- Born: 1927 Lahore, Punjab, British India
- Died: 9 January 2011 (aged 83–84) Lahore, Pakistan
- Occupations: Music composer - TV and film
- Awards: Pride of Performance Award by the President of Pakistan in 1992

= Mian Sheheryar =

Pakistani music composer

Mian Sheheryar (1927 - 9 January 2011) was a Pakistani television and film music composer.

==Early life and career==
Mian Sheheryar was born in Lahore, Punjab, British India in 1927. After completing his basic education, he obtained a master's degree from the University of the Punjab, Lahore. He started his career with Radio Pakistan, Lahore as a singer in 1948. In 1954, he recorded some of his compositions with the His Master's Voice label. Then he worked with some well-known musicians of the time including Niaz Hussain Shami, Sharif Ghaznavi, Ustad Sardar Khan and Feroz Nizami.
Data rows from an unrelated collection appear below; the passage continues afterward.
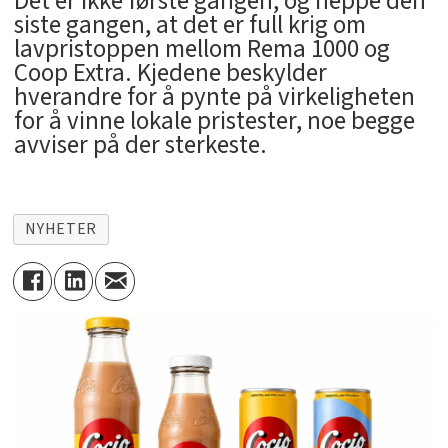
Det er ikke første gangen, og neppe den
siste gangen, at det er full krig om
lavpristoppen mellom Rema 1000 og
Coop Extra. Kjedene beskylder
hverandre for å pynte på virkeligheten
for å vinne lokale pristester, noe begge
avviser på der sterkeste.
NYHETER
===His new talent discoveries===
He joined the Pakistani Television at its Lahore center since its inception in 1964, and worked there for over 40 years until his death in 2011. He is credited with introducing many singers - Naseem Begum (only on PTV - Ghulam Ahmed Chishti had already introduced her in film Guddi Gudda (1956)), classical music and ghazal singer Hamid Ali Khan, Irene Perveen, folk singer Iqbal Bahu, Shabnam Majeed and Hadiqa Kiani. These singers achieved success later in the Pakistani film industry and television.

Some of the Pakistani folk singers he helped develop their career include Suraiya Khanum and Tarannum Naz.

Some of his music assistants that had worked with him at the PTV television center at Lahore, later became accomplished composers themselves - for example, his former harmonium player Rafiq Hussain (d. 2020) later became a music composer himself.

==Popular compositions==

| Song | Singer | Lyricist | Music composer | Notes |
|---|---|---|---|---|
| Nainon Mein Jal Bhar Aaye, Moorakh Mun Tarpaye, Rooth Gaya Mera Pyar | Naseem Begum | Mushir Kazmi | Mian Sheheryar | Film Begunah (1958) |
| Aei Watan Kay Sajeelay Jawano, Mere Naghme Tumhare Liye Hein | Noor Jehan | Jamiluddin Aali | Mian Sheheryar | A highly popular song from the Indo-Pakistani War of 1965 |
| Paani Da Bulbula | Yaqoob Atif Bulbula | Mian Sheheryar | Mian Sheheryar | A Pakistan Television Corporation production Composer: Mian Sheheryar |
| Qaseeda Burda Sharif or Qaṣīda al-Burda (Poem of the Mantle), in praise of prophet Muhammad | Humera Arshad, Fariha Pervez and singer Khurshid Anwar | Imam Sharfuddin Al-Busiri | Mian Sheheryar | A Pakistan Television Corporation production |

==Awards and recognition==
- Pride of Performance Award by the President of Pakistan in 1992.

==Death and legacy==
Mian Sheheryar died in his hometown Lahore, Pakistan at the Shalamar Hospital on 9 January 2011 at the age of 84. Some of his PTV colleagues including PTV's Lahore general Manager Farrukh Bashir, former PTV producer Mushtaq Sufi and music critic/newspaper columnist Amjad Parvez attended his funeral.

An event was held at the Punjab Institute of Language, Art and Culture (PILAC) in February 2011 to pay tribute to the memory of music composer Mian Sheheryar where the noted playwright and writer Mustansar Hussain Tarar, Amjad Parvez, PILAC Director Sughra Sadaf and Pakistan Television Corporation Deputy Managing Director Shahid Nadeem highlighted his contributions to the music of Pakistan.